Dünyanın en sağlıklı, en hayati ve hastalıksız insanları susuzluğu gidermek için sade suya güveniyor ve çoğu zaman çay veya kahve içiyor ve belki de bazı şaraplar (bu arada başka bir IARC grubu 1 kanserojen), ama asla (ya da neredeyse hiç) . Küçük etler, işlenmiş etler ise çok az yemek yiyorlar, ama çok az şeker eklediler.

Başka bir deyişle, diyetleri hiçbir şeyden değil, her şeyden dolayı iyidir ve sağlıkları da aynı sebepten dolayı iyidir.

Şirket sponsorları ve sağlık örgütleri arasında gerçekten de hoş olmayan bağlar var ve bu gibi konuların Sağlık Ne gibi filmler tarafından görülmesini takdir ediyorum. Ayrıca, insanlar ve gezegenlerin sağlığının, insanlar rutin olarak, çok daha az et ve işlenmiş et ve sağlıklı bitkisel yiyecekler yediklerinde muazzam bir şekilde fayda sağlayacağını biliyoruz. Pratik bir bahşiş istiyorsanız, her fırsatta sığır eti için fasulye yerine.

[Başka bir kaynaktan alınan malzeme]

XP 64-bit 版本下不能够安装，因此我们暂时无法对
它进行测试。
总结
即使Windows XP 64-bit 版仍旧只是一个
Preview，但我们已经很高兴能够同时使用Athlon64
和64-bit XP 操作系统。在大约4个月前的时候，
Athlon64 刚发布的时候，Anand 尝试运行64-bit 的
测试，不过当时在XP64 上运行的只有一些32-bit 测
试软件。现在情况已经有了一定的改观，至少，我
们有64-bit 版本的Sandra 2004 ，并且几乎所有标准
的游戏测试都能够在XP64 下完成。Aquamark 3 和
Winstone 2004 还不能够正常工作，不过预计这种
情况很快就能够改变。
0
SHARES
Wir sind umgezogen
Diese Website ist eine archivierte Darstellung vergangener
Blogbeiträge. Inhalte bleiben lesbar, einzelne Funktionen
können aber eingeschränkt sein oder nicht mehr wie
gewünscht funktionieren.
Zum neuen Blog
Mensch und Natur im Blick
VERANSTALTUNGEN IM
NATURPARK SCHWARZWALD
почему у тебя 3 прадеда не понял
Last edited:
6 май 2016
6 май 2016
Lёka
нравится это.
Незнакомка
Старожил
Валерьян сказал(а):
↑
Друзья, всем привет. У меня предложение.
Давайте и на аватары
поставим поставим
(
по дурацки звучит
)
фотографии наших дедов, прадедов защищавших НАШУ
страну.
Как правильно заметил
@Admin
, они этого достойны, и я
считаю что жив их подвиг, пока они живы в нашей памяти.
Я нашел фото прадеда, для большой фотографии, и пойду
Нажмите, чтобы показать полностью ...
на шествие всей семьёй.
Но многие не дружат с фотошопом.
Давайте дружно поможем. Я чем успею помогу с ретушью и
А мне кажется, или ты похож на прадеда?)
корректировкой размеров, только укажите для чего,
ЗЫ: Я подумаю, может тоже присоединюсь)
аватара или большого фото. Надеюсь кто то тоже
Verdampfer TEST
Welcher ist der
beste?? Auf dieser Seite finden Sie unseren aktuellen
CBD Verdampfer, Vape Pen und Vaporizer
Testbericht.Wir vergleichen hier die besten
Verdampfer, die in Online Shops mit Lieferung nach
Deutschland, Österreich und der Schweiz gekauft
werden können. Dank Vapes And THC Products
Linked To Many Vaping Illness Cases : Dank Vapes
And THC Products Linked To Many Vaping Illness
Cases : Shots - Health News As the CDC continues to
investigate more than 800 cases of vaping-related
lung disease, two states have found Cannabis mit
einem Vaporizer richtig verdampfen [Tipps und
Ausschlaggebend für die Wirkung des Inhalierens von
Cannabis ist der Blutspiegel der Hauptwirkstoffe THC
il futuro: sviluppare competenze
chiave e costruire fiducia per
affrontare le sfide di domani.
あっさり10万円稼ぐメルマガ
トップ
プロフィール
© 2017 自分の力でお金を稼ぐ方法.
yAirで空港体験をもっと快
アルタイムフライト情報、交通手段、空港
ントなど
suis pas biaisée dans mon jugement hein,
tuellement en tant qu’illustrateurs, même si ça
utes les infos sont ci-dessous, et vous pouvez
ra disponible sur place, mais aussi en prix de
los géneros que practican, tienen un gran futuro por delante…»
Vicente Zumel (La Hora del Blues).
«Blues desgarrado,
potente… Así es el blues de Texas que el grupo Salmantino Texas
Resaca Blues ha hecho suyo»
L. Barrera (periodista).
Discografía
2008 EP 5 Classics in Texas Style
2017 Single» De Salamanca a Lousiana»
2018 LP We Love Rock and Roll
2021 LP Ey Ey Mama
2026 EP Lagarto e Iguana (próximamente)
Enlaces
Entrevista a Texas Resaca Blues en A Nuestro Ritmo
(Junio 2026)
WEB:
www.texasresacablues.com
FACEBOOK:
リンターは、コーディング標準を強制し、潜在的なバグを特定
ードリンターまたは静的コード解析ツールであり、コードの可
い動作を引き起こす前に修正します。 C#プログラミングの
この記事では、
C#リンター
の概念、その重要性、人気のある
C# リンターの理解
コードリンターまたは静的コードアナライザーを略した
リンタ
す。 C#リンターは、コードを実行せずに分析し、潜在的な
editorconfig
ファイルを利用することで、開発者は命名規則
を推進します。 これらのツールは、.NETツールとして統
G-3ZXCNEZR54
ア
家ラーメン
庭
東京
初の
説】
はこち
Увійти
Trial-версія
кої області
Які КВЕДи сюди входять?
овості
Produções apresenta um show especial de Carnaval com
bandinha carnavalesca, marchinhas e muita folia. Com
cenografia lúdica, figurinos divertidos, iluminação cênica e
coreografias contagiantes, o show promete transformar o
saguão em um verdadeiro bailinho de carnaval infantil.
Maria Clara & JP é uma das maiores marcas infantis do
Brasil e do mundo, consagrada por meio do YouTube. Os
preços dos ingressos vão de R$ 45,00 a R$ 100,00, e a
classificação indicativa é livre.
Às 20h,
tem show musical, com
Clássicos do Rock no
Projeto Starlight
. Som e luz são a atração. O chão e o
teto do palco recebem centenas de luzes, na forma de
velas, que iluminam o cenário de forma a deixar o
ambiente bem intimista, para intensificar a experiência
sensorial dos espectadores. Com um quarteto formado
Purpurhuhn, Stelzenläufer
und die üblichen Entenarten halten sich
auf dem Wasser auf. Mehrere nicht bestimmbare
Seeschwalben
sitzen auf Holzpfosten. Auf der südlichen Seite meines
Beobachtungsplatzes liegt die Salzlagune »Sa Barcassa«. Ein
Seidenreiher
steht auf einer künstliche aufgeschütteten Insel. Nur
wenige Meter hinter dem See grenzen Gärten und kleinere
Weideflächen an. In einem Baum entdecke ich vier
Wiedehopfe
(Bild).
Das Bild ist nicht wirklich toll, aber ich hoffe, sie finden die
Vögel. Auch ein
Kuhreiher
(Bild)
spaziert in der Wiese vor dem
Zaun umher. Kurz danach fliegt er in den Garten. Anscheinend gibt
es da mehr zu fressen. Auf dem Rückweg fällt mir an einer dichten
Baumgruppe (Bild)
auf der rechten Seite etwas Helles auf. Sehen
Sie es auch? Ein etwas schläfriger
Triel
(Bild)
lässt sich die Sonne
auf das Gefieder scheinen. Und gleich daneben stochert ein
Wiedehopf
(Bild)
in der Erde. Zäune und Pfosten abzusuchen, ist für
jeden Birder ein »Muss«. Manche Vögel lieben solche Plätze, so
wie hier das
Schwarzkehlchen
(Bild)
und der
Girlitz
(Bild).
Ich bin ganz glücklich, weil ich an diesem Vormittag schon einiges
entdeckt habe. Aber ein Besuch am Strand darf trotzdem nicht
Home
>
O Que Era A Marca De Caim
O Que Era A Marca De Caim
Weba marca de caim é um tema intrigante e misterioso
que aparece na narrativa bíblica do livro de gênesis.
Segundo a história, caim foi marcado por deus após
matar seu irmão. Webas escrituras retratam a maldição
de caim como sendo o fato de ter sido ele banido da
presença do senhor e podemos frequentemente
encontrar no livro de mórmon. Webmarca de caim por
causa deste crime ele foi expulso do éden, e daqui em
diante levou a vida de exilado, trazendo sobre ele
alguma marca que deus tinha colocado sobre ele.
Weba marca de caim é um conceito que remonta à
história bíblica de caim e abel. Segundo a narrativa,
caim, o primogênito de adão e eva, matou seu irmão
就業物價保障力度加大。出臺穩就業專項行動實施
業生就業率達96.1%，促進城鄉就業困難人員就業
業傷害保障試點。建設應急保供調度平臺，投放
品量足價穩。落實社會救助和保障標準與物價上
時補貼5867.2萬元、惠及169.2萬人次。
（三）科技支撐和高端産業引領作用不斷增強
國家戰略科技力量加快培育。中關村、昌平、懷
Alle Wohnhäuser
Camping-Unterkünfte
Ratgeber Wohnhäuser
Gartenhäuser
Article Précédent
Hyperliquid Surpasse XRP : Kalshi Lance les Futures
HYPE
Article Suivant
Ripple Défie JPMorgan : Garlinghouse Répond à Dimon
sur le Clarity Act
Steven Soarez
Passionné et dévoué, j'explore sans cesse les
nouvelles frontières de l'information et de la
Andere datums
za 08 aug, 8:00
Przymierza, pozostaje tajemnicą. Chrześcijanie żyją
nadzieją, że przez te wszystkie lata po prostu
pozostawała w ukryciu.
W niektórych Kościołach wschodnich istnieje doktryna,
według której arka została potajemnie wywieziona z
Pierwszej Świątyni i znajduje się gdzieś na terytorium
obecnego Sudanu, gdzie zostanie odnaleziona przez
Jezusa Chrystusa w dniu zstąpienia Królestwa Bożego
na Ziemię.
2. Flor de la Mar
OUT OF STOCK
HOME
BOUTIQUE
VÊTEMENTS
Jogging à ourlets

Ama işlenmiş etin bizim için kötü olduğu fikri, şeker iyi olmalı, bizi yeni yönlerde eski hatalar yapmaya devam etmeye davet ediyor. Zaten uzun yıllar boyunca, hayattan çok yıllarca ve kötü bir şekilde alternatif yemek yollarını keşfederek yıllardan çok fazla bir süredir yaşamaktayız.

Bunu durduralım. İki diyet hatası, diyet ya da sağlık yapmaz. Sağlıklı besinler, çoğunlukla mantıklı bir kombinasyonda bitkiler, sadece bunu yapar.